HIR decreases noise with maintained structural edges by iteration processes, but HIR does not correct a structure destroyed by noise. Consequently, the low-contrast detectability of HIR was no improvement compared to that of FBP. Kihara et al. [19] reported that the use of HIR provided an improvement in low-contrast detectability compared to FBP, but Takata et al. [20] concluded that other commercial HIR algorithms did not provide any significant improvement in low-contrast detectability. The reason(s) for these inconsistent findings may be resolved by further studies of low-contrast detectability as examined here, or by more extensive low-contrast detectability studies.

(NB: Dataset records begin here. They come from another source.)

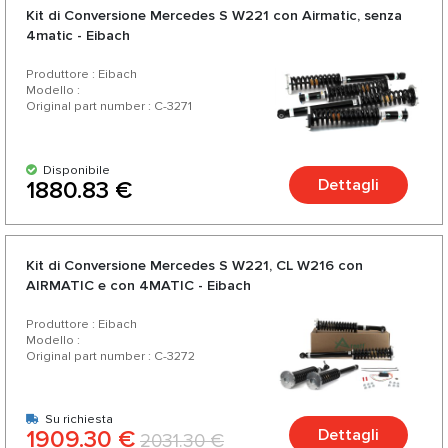
Kit di Conversione Mercedes S W221 con Airmatic, senza
4matic - Eibach
Produttore : Eibach
Modello :
Original part number : C-3271
Disponibile
Dettagli
1880.83 €
Kit di Conversione Mercedes S W221, CL W216 con
AIRMATIC e con 4MATIC - Eibach
Produttore : Eibach
Modello :
Original part number : C-3272
Su richiesta
1909.30 €
Dettagli
2031.30 €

Our phantom investigation had the following limitations. Because it was an investigation of low-contrast detectability in phantom images, spatial resolution was not involved, and clinical studies are required for the confirmation of our findings. In addition, because the phantom size was fixed, the influence of the beam-hardening effect when the object size changes was not considered. Only the standard reconstruction kernel for an abdominal examination was used; the findings may not apply to a head CT examination. The evaluators’ knowledge of the cylinders’ sizes and locations might have created a bias in the visual inspection [21]. However, Takata et al. [20] reported no improvement of low-contrast detectability when other commercial HIR algorithms were used; therefore, such bias in our study may not have affected the results obtained.

We conclude that the use of HIR did not result in an improvement of low-contrast detectability with 1.0 % contrast at all mAs levels. However, HIR was effective for correcting the CT number increase caused by photon starvation at extremely low-dose levels, whereas the indicated CT number and contrast decreased at HIR levels 5–7.